■ Your goal ■
Copy out the entries exactly, and wherever a picture appears, leave it out.
(Exercise material begins)
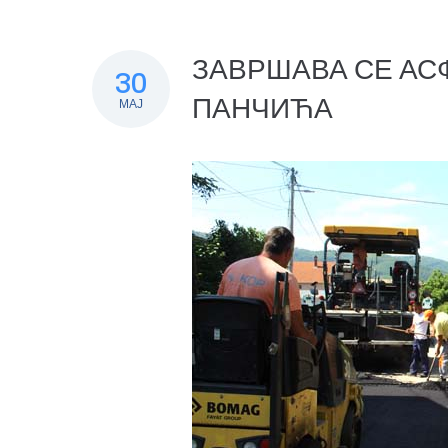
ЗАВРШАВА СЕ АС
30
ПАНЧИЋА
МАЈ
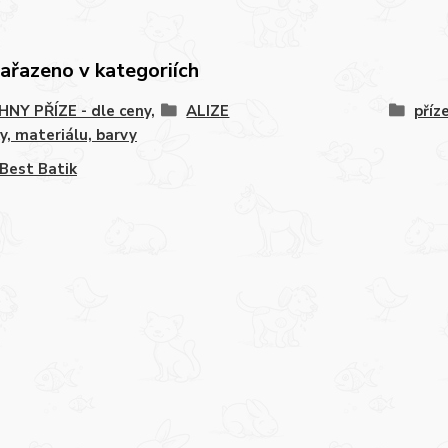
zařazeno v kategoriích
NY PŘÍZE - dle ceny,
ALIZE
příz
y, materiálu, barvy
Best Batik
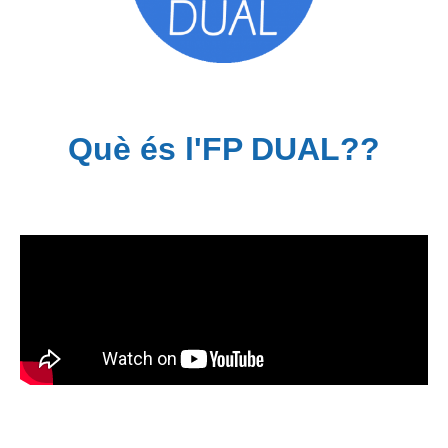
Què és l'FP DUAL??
(Exercise material ends)
■ Exercise response ■
ЗАВРШАВА СЕ АС
30
ПАНЧИЋА
МАЈ
zařazeno v kategoriích
NY PŘÍZE - dle ceny,
ALIZE
příz
y, materiálu, barvy
Best Batik
Què és l'FP DUAL??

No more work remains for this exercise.